Order of the FISC directing the Government to provide additional information regarding its identification and notification that NSA had improperly queried the bulk telephony metadata by using an automated “alert list” process that resulted in the use of selectors that had not been individually reviewed and determined to meet he required reasonable articulable suspicion standard.
Memorandum of the Government providing additional information relating to the compliance incident described directly above and describing additional oversight mechanisms deployed by the Government following identification of this compliance incident.
February 26, 2009 – Notice of Compliance Incident
Memorandum of the Government providing the FISC with notice of additional compliance incidents identified during NSA’s ongoing end-to-end review of the telephony metadata program.
March 2, 2009 – Order from the Foreign Intelligence Court (Updated 3/28/14 - Reprocessed document responsive to a Freedom of Information Act request by the Electronic Frontier Foundation.)
In light of the compliance incidents identified and reported by the Government, the FISC ordered NSA to seek Court approval to query the telephony metadata on a case-by-case basis, except where necessary to protect against an imminent threat to human life “until such time as the Government is able to restore the Court’s confidence that the government can and will comply with the previously approved [Court] procedures for accessing such data.”
June 22, 2009 – Order (Updated 3/28/2014 - Reprocessed document responsive to a Freedom of Information Act request by the Electronic Frontier Foundation.)
In response to the Government’s reporting of a compliance incident related to NSA’s dissemination of certain query results discovered during NSA’s end-to-end review, the FISC ordered the Government to report on a weekly basis, any disseminations of information from the metadata telephony program outside of NSA and provide further explanation of the incident in its final report upon completion of the end-to-end review.
August 19, 2009 – Report of the United States with attachments:
Report of the Government describing the compliance issues uncovered during NSA’s end-to-end review, including an explanation for how the compliance issues were remedied. Attached to the Report are declarations of the value of the bulk telephony metadata program from the Directors of NSA and the FBI.
NSA’s end-to-end review of it’s implementation of the FISC’s authorization under Section 215.
September 3, 2009 – Primary Order from the Foreign Intelligence Surveillance Court
Order of the FISC renewing authorization for the bulk telephony metadata program, and no longer requiring NSA to seek FISC approval to query the telephony metadata program on a case-by-case basis.

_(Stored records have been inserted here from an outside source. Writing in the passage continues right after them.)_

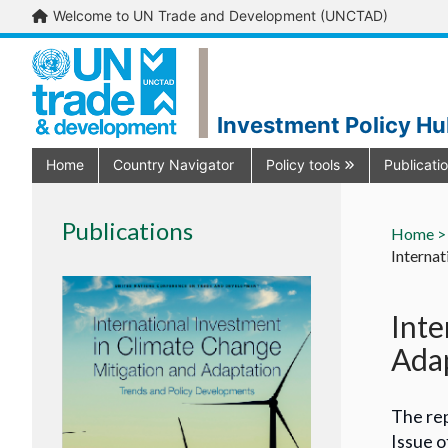
Welcome to UN Trade and Development (UNCTAD)
Investment Policy H
Home
Country Navigator
Policy tools
Publicati
Publications
Home >
Internat
Inte
Adap
The rep
Issue o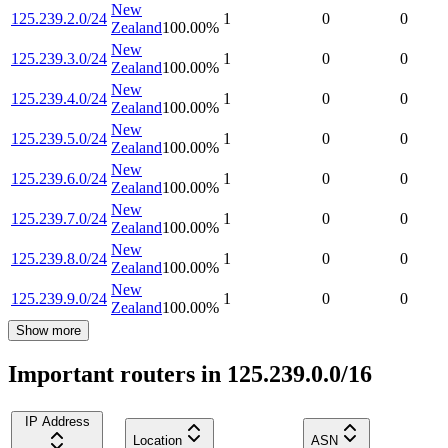
New
125.239.2.0/24
1
0
0
Zealand
100.00
%
New
125.239.3.0/24
1
0
0
Zealand
100.00
%
New
125.239.4.0/24
1
0
0
Zealand
100.00
%
New
125.239.5.0/24
1
0
0
Zealand
100.00
%
New
125.239.6.0/24
1
0
0
Zealand
100.00
%
New
125.239.7.0/24
1
0
0
Zealand
100.00
%
New
125.239.8.0/24
1
0
0
Zealand
100.00
%
New
125.239.9.0/24
1
0
0
Zealand
100.00
%
Show more
Important routers in 125.239.0.0/16
IP Address
Location
ASN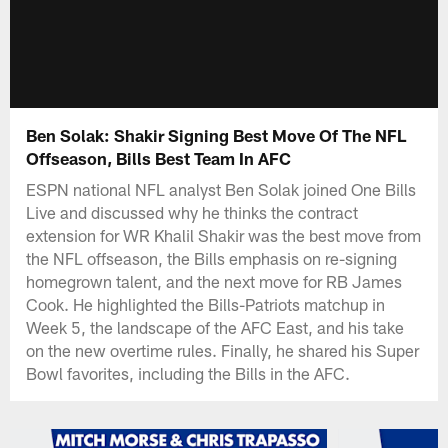
Ben Solak: Shakir Signing Best Move Of The NFL
Offseason, Bills Best Team In AFC
ESPN national NFL analyst Ben Solak joined One Bills
Live and discussed why he thinks the contract
extension for WR Khalil Shakir was the best move from
the NFL offseason, the Bills emphasis on re-signing
homegrown talent, and the next move for RB James
Cook. He highlighted the Bills-Patriots matchup in
Week 5, the landscape of the AFC East, and his take
on the new overtime rules. Finally, he shared his Super
Bowl favorites, including the Bills in the AFC.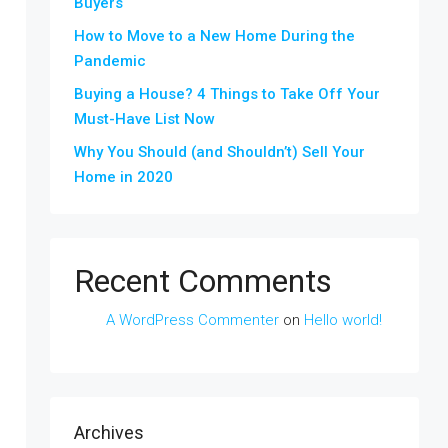
Buyers
How to Move to a New Home During the
Pandemic
Buying a House? 4 Things to Take Off Your
Must-Have List Now
Why You Should (and Shouldn’t) Sell Your
Home in 2020
Recent Comments
A WordPress Commenter
on
Hello world!
Archives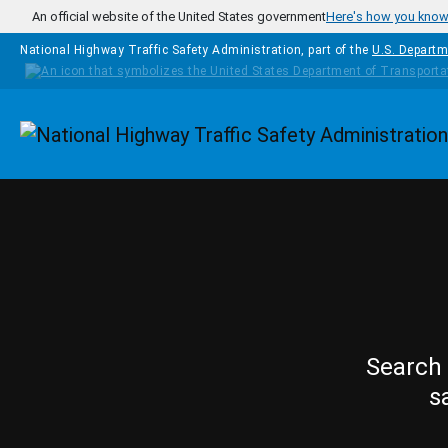
Skip to main content
An official website of the United States government
Here's how you kno
National Highway Traffic Safety Administration, part of the
U.S. Departm
Homepage
Search 
s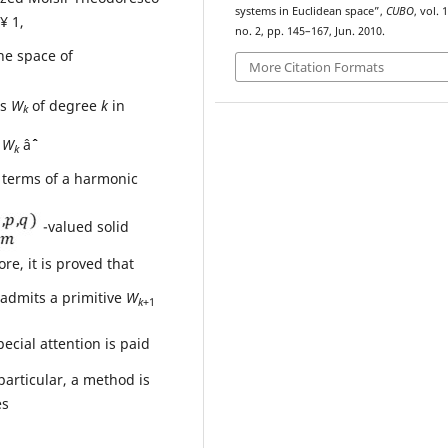
systems in Euclidean space”,
CUBO
, vol. 1
 1,
no. 2, pp. 145–167, Jun. 2010.
he space of
More Citation Formats
ls
W
of degree
k
in
k
f
W
âˆˆ
k
n terms of a harmonic
-valued solid
re, it is proved that
admits a primitive
W
k
+1
pecial attention is paid
 particular, a method is
es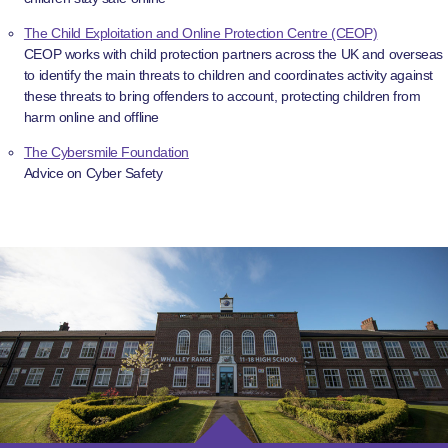
The Child Exploitation and Online Protection Centre (CEOP)
CEOP works with child protection partners across the UK and overseas
to identify the main threats to children and coordinates activity against
these threats to bring offenders to account, protecting children from
harm online and offline
The Cybersmile Foundation
Advice on Cyber Safety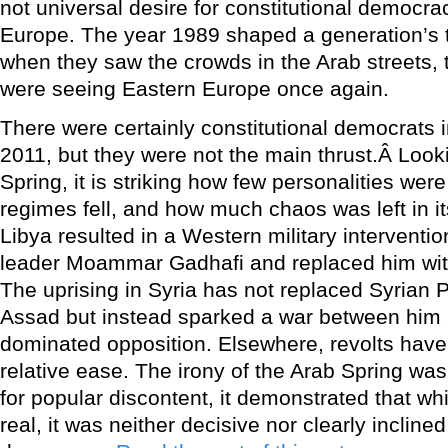
not universal desire for constitutional democ
Europe. The year 1989 shaped a generation’s t
when they saw the crowds in the Arab streets,
were seeing Eastern Europe once again.
There were certainly constitutional democrats i
2011, but they were not the main thrust.Â Look
Spring, it is striking how few personalities wer
regimes fell, and how much chaos was left in it
Libya resulted in a Western military interventi
leader Moammar Gadhafi and replaced him wit
The uprising in Syria has not replaced Syrian 
Assad but instead sparked a war between him 
dominated opposition. Elsewhere, revolts have
relative ease. The irony of the Arab Spring was
for popular discontent, it demonstrated that wh
real, it was neither decisive nor clearly incline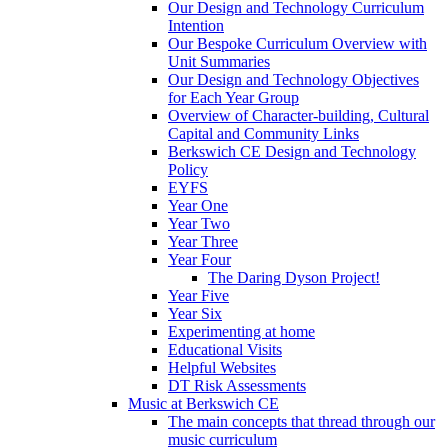
Our Design and Technology Curriculum
Intention
Our Bespoke Curriculum Overview with
Unit Summaries
Our Design and Technology Objectives
for Each Year Group
Overview of Character-building, Cultural
Capital and Community Links
Berkswich CE Design and Technology
Policy
EYFS
Year One
Year Two
Year Three
Year Four
The Daring Dyson Project!
Year Five
Year Six
Experimenting at home
Educational Visits
Helpful Websites
DT Risk Assessments
Music at Berkswich CE
The main concepts that thread through our
music curriculum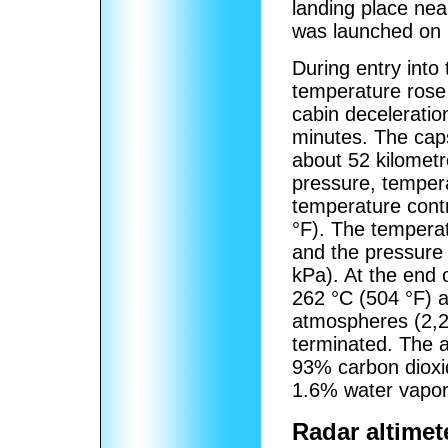
landing place ne
was launched on 1
During entry into
temperature rose 
cabin decelerati
minutes. The caps
about 52 kilometr
pressure, temper
temperature contr
°F). The tempera
and the pressure
kPa). At the end
262 °C (504 °F) 
atmospheres (2,2
terminated. The 
93% carbon dioxi
1.6% water vapor
Radar altimet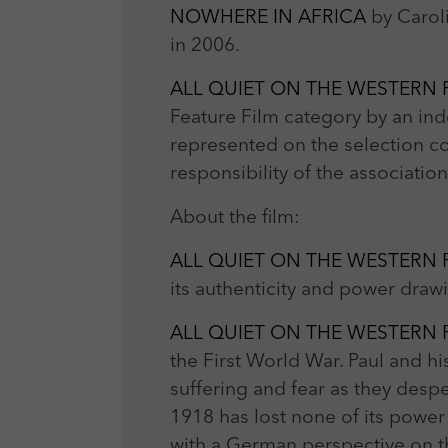
NOWHERE IN AFRICA
by Carol
in 2006.
ALL QUIET ON THE WESTERN
Feature Film category by an in
represented on the selection c
responsibility of the associati
About the film:
ALL QUIET ON THE WESTERN
its authenticity and power dra
ALL QUIET ON THE WESTERN
the First World War. Paul and hi
suffering and fear as they despera
1918 has lost none of its power
with a German perspective on th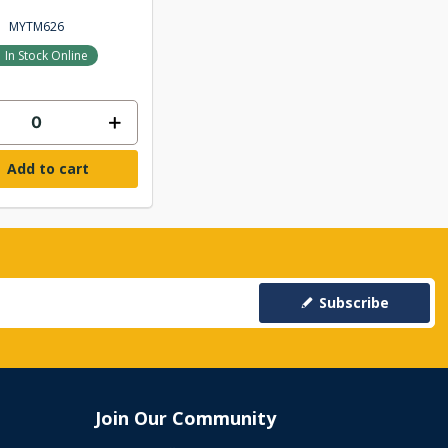
MYTM626
In Stock Online
Add to cart
Subscribe
Join Our Community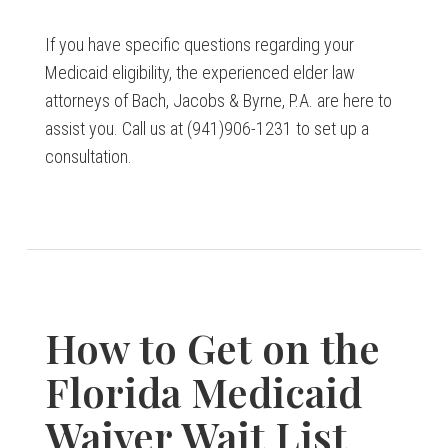
If you have specific questions regarding your
Medicaid eligibility, the experienced elder law
attorneys of Bach, Jacobs & Byrne, P.A. are here to
assist you. Call us at (941)906-1231 to set up a
consultation.
How to Get on the
Florida Medicaid
Waiver Wait List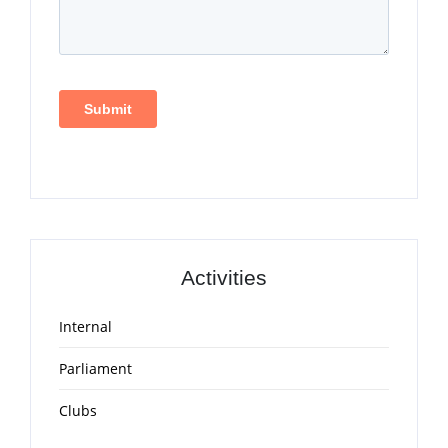
Activities
Internal
Parliament
Clubs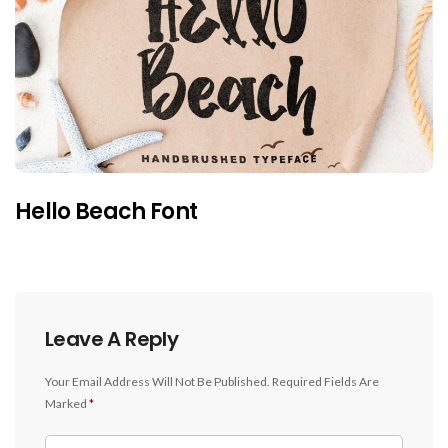
Hello Beach Font
Leave A Reply
Your Email Address Will Not Be Published.
Required Fields Are
Marked
*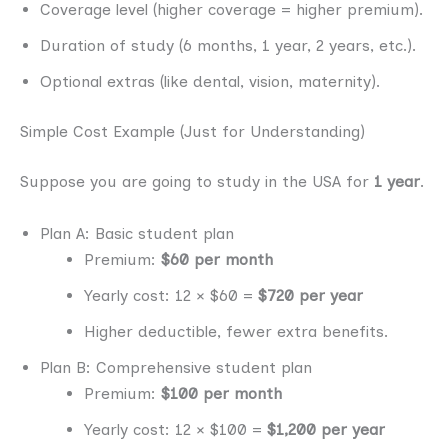
Coverage level (higher coverage = higher premium).
Duration of study (6 months, 1 year, 2 years, etc.).
Optional extras (like dental, vision, maternity).
Simple Cost Example (Just for Understanding)
Suppose you are going to study in the USA for
1 year
.
Plan A: Basic student plan
Premium:
$60 per month
Yearly cost: 12 × $60 =
$720 per year
Higher deductible, fewer extra benefits.
Plan B: Comprehensive student plan
Premium:
$100 per month
Yearly cost: 12 × $100 =
$1,200 per year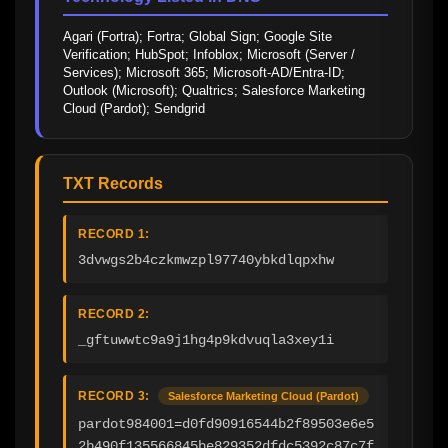
Agari (Fortra); Fortra; Global Sign; Google Site 
Verification; HubSpot; Infoblox; Microsoft (Server / 
Services); Microsoft 365; Microsoft-AD/Entra-ID; 
Outlook (Microsoft); Qualtrics; Salesforce Marketing 
Cloud (Pardot); Sendgrid
TXT Records
RECORD 1:
3dvwgs2b4czkmwzpl97740ybkdlqpxhw
RECORD 2:
_gftuwwtc9a9j1hg4p9kdvuqla3xey1i
RECORD 3:
Salesforce Marketing Cloud (Pardot)
pardot984001=d0fd90916544b2f89503e6e5
2b490f135566845be829352dfdc5392c87c7f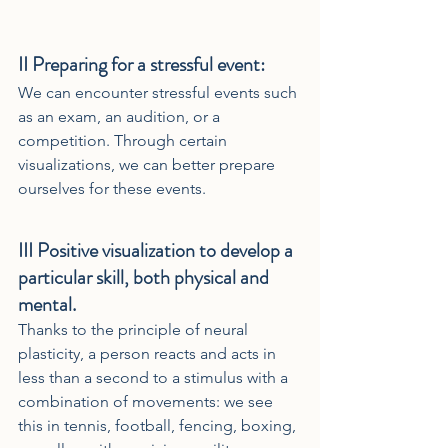
II 
Preparing for a stressful event:
We can encounter stressful events such 
as an exam, an audition, or a 
competition. Through certain 
visualizations, we can better prepare 
ourselves for these events.
III 
Positive visualization to develop a 
particular skill, both physical and 
mental.
Thanks to the principle of neural 
plasticity, a person reacts and acts in 
less than a second to a stimulus with a 
combination of movements: we see 
this in tennis, football, fencing, boxing, 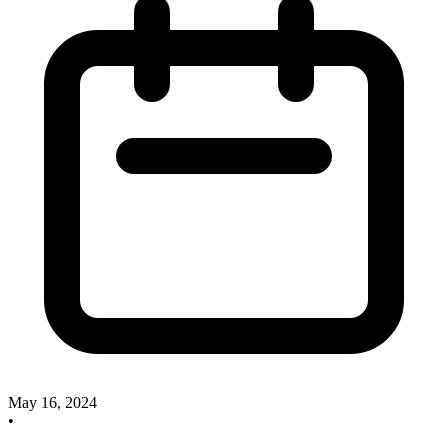
May 16, 2024
•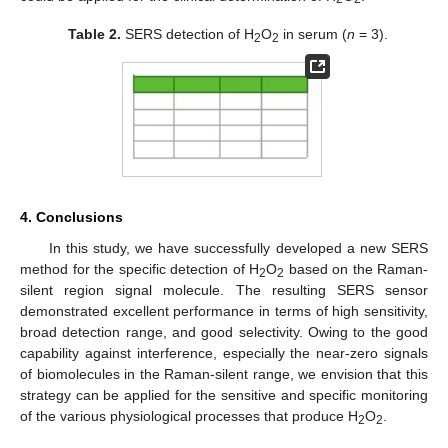
Table 2.
SERS detection of H
O
in serum (
n
= 3).
2
2
4. Conclusions
In this study, we have successfully developed a new SERS
method for the specific detection of H
O
based on the Raman-
2
2
silent region signal molecule. The resulting SERS sensor
demonstrated excellent performance in terms of high sensitivity,
broad detection range, and good selectivity. Owing to the good
capability against interference, especially the near-zero signals
of biomolecules in the Raman-silent range, we envision that this
strategy can be applied for the sensitive and specific monitoring
of the various physiological processes that produce H
O
.
2
2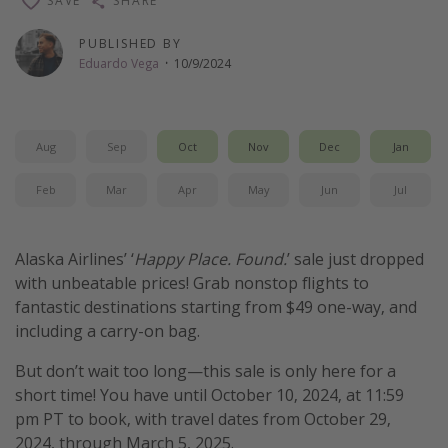
SAVE
SHARE
Thanksgiving getaways
PUBLISHED BY
Eduardo Vega
·
10/9/2024
Departures
All departure areas
Aug
Sep
Oct
Nov
Dec
Jan
Departing Los Angeles
Departing Chicago
Feb
Mar
Apr
May
Jun
Jul
Departing Washington/Baltimore
Departing New York
Alaska Airlines’ ‘
Happy Place. Found.
’ sale just dropped
with unbeatable prices! Grab nonstop flights to
Departing Canada
fantastic destinations starting from $49 one-way, and
including a carry-on bag.
Travel inspiration
But don’t wait too long—this sale is only here for a
Captains log
short time! You have until October 10, 2024, at 11:59
Travel calendar
pm PT to book, with travel dates from October 29,
2024, through March 5, 2025.
Deals under $500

In response to the Government’s identification and notice to the FISC regarding improper dissemination of information related to an ongoing threat, the FISC ordered a hearing to inform the FISC of the scope and circumstances of the compliance incident.
November 5, 2009 – Supplemental Opinion and Order from the Foreign Intelligence Surveillance Court
Supplemental Opinion and Order of the FISC reiterating Court ordered restrictions on NSA’s handling of query results of the telephony metadata program, and directing the Government to provide the court with additional information regarding queries of the telephony metadata.
November 23, 2010 – Supplemental Order from the Foreign Intelligence Surveillance Court (Added: 3/28/14 - Newly posted document responsive to a Freedom of Information Act request by the Electronic Frontier Foundation.)
Supplemental Order issued by the FISC in response to a government request for records concerning an individual target, not an application requesting records in bulk. The order interprets the relationship between the Right to Financial Privacy Act and Section 215 of the USA PATRIOT Act.